Porque si algo ha conseguido este showman de la política, es que a falta de resolver las guerras que ya teníamos, se ha sacado de la manga una nueva: la guerra arancelaria. Una maravilla de su cosecha, un conflicto que no existía, que nadie pedía, y que ahora tiene a medio planeta al borde de un ataque de nervios y al otro medio preparando barricadas comerciales. Desde luego, si su intención era pasar a la historia, ya puede ir buscando hueco en el manual de economía como el inventor de la tormenta perfecta.
Pero, volviendo al frente de batalla de siempre, la Ucrania que según Trump "provocó a Rusia" (sí, la víctima es la culpable), sigue desangrándose. Y mientras Putin, el colega del magnate metido a presidente, aprovecha la ocasión para recrudecer la invasión con más dureza, Trump se dedica a repartir culpas a quien no le ríe las gracias y a besarle los pies a quien le invita a vodka, que hace buena combinación con la bebida que tanto le gusta.
Y en Gaza, más de lo mismo. La gran "solución" trumpiana, esa que no se atreven ni a escribir en cómics de ciencia ficción, consiste básicamente en desalojar a los habitantes de la Franja y transformarlo en un resort... eso sí, bajo control yankee y para uso y disfrute del que pague en dólares. Eso sí, ni una palabra sobre los más de 50.000 muertos. Eso no cabe en sus discursos, que bastante ocupados están ya de halagos a Netanyahu, al que parece que le han dado asiento vitalicio en la mesa de Trump.
En Ucrania quiere sus minerales críticos, en Gaza la primera línea de playa... y ojo con la que líe en Groenlandia...

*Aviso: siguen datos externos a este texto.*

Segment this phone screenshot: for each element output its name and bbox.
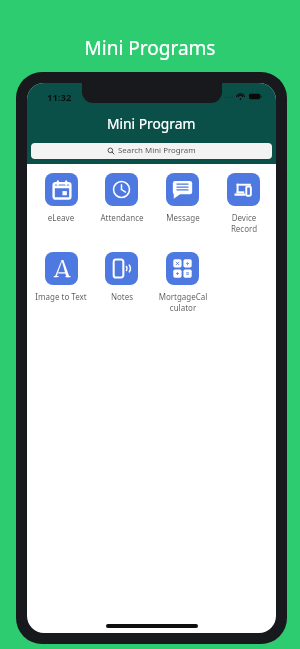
staticText: 11:32 [47, 91, 72, 104]
button[interactable]: Image to Text [31, 252, 91, 302]
button[interactable]: Device Record [213, 173, 274, 234]
button[interactable]: Attendance [91, 173, 152, 223]
staticText: Mini Program [107, 114, 196, 133]
staticText: Message [155, 212, 211, 223]
staticText: Image to Text [33, 291, 89, 302]
staticText: Device Record [216, 212, 272, 234]
staticText: Notes [94, 291, 150, 302]
button[interactable]: Notes [91, 252, 152, 302]
staticText: Mini Programs [0, 35, 300, 61]
staticText: Search Mini Program [118, 145, 196, 156]
button[interactable]: eLeave [31, 173, 91, 223]
button[interactable]: Message [152, 173, 213, 223]
button[interactable]: MortgageCal culator [152, 252, 213, 313]
button[interactable]: Search Mini Program [31, 143, 272, 159]
staticText: eLeave [33, 212, 89, 223]
staticText: Attendance [94, 212, 150, 223]
staticText: MortgageCal culator [155, 291, 211, 313]
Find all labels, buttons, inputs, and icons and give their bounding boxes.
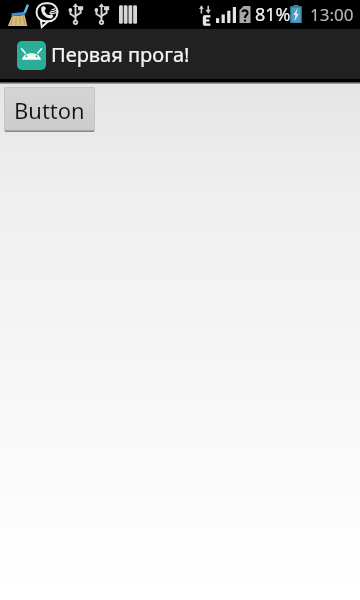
button[interactable]: App icon, navigate home bbox=[0, 29, 360, 79]
staticText: 81% bbox=[255, 2, 291, 27]
button[interactable]: Button bbox=[4, 87, 95, 132]
other: App icon, navigate home bbox=[17, 41, 46, 70]
staticText: 13:00 bbox=[310, 3, 354, 26]
staticText: Первая прога! bbox=[51, 41, 190, 68]
staticText: Button bbox=[14, 95, 85, 125]
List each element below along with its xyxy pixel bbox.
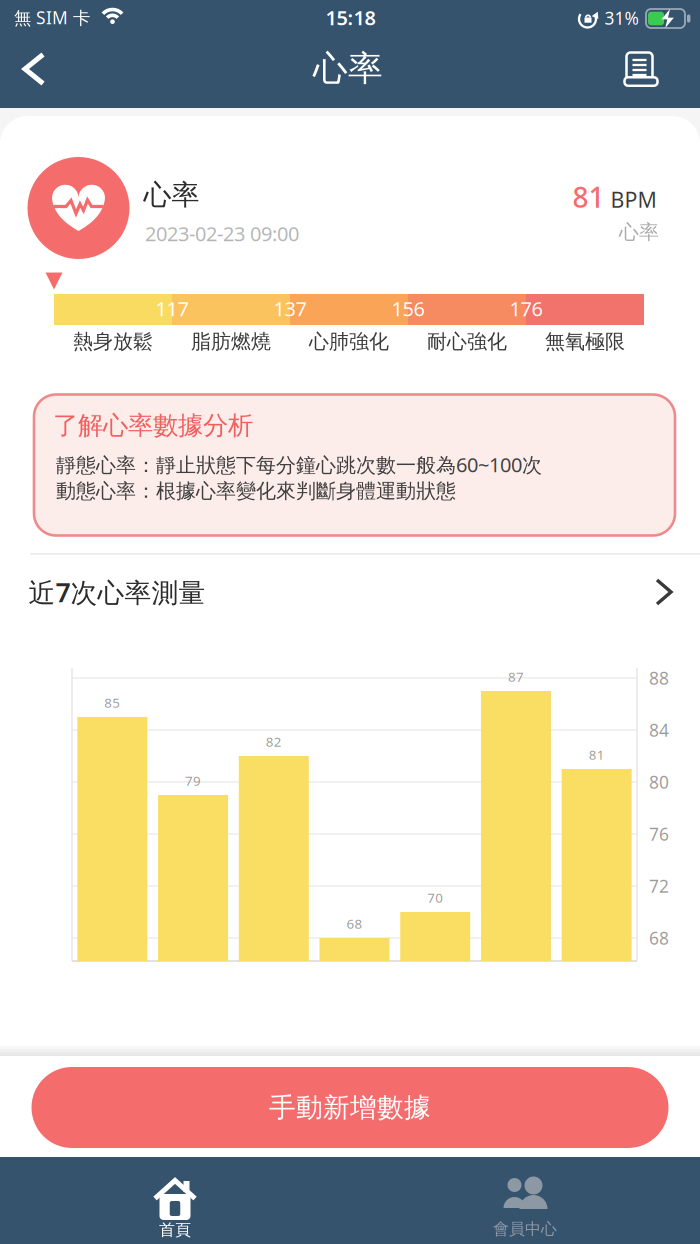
- staticText: 156: [392, 295, 424, 322]
- button[interactable]: 首頁: [5, 1158, 345, 1244]
- staticText: 176: [510, 295, 542, 322]
- staticText: 80: [649, 770, 669, 794]
- button[interactable]: 近7次心率測量: [28, 574, 674, 610]
- staticText: 心率: [619, 220, 659, 244]
- staticText: BPM: [610, 185, 656, 214]
- staticText: 2023-02-23 09:00: [145, 220, 299, 247]
- button[interactable]: 記錄: [616, 45, 666, 95]
- staticText: 脂肪燃燒: [191, 329, 271, 354]
- staticText: 心肺強化: [309, 329, 389, 354]
- staticText: 117: [156, 295, 188, 322]
- staticText: 137: [274, 295, 306, 322]
- staticText: 首頁: [159, 1220, 191, 1240]
- staticText: 68: [649, 926, 669, 950]
- staticText: 心率: [313, 47, 383, 90]
- staticText: 無氧極限: [545, 329, 625, 354]
- staticText: 心率: [144, 178, 200, 212]
- staticText: 88: [649, 666, 669, 690]
- staticText: 70: [427, 889, 443, 906]
- staticText: 31%: [604, 6, 638, 30]
- staticText: 85: [104, 694, 120, 711]
- staticText: 68: [346, 915, 362, 932]
- staticText: 耐心強化: [427, 329, 507, 354]
- staticText: 79: [185, 772, 201, 789]
- staticText: 動態心率：根據心率變化來判斷身體運動狀態: [56, 479, 456, 503]
- staticText: 靜態心率：靜止狀態下每分鐘心跳次數一般為60~100次: [56, 451, 542, 478]
- staticText: 72: [649, 874, 669, 898]
- staticText: 76: [649, 822, 669, 846]
- staticText: 熱身放鬆: [73, 329, 153, 354]
- staticText: 84: [649, 718, 669, 742]
- button[interactable]: 手動新增數據: [32, 1067, 668, 1148]
- staticText: 了解心率數據分析: [53, 410, 253, 441]
- staticText: 會員中心: [493, 1219, 557, 1239]
- staticText: 手動新增數據: [269, 1091, 431, 1124]
- button[interactable]: 返回: [7, 42, 61, 96]
- button[interactable]: 會員中心: [355, 1158, 695, 1244]
- staticText: 81: [572, 178, 604, 216]
- staticText: 15:18: [326, 4, 376, 31]
- staticText: 82: [266, 733, 282, 750]
- staticText: 81: [589, 746, 605, 763]
- staticText: 87: [508, 668, 524, 685]
- staticText: 無 SIM 卡: [14, 6, 90, 29]
- staticText: 近7次心率測量: [28, 574, 206, 610]
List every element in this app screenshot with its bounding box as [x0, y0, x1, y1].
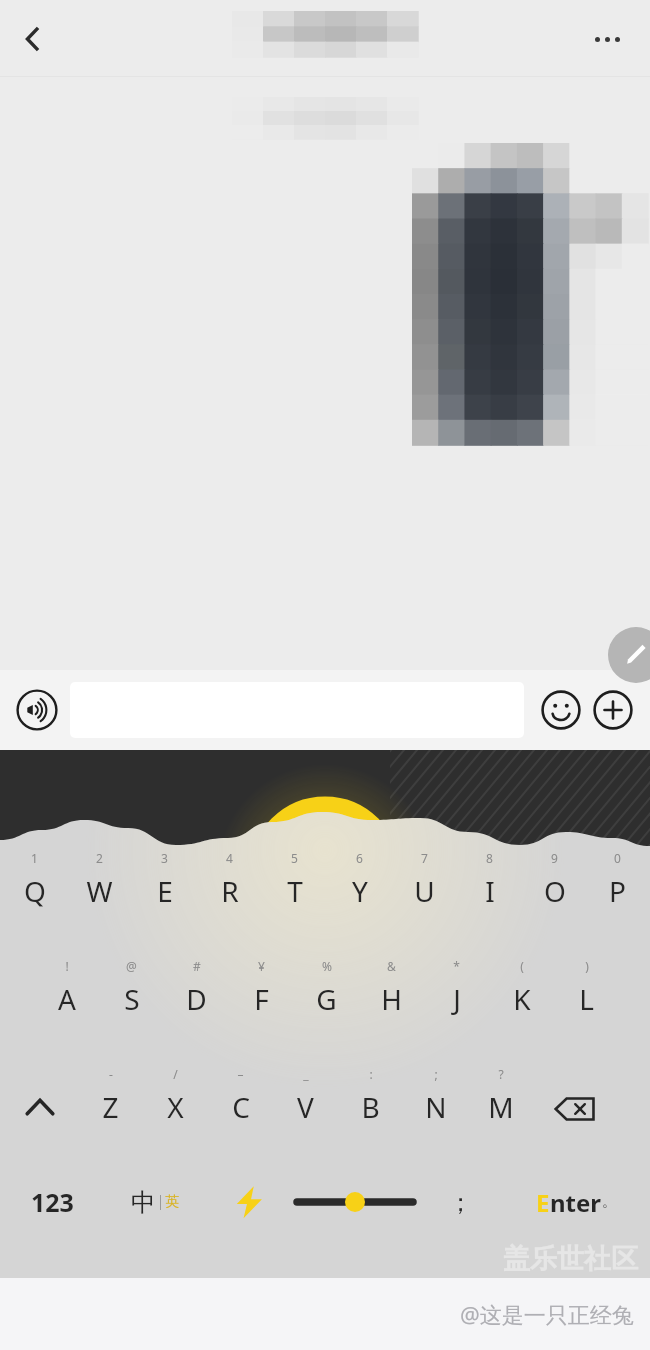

Y como si con estos dos fuegos (o tres) no tuviéramos bastante, ahora le ha dado por mirar al Sahara y ponerse de parte de Marruecos al que ya beneficia con unos aranceles que perjudican a España, señalando al Frente Polisario como si fueran la reencarnación de Bin Laden. Una organización que lleva décadas pidiendo exactamente lo que las Naciones Unidas reconocen como legítimo: que el Sahara sea del pueblo saharaui. Pero claro, eso no da titulares ni favores diplomáticos, y ya sabemos que a Trump lo que le pierde es la foto y la fanfarria, no la justicia.
Prometió acabar con las guerras en una semana y lo que ha hecho es ampliarlas, recrudecerlas y, ya puestos, inventarse otras nuevas. Y mientras tanto, el mundo sigue ardiendo y Trump, como si nada, sigue cubriéndose de gloria. O de algo peor.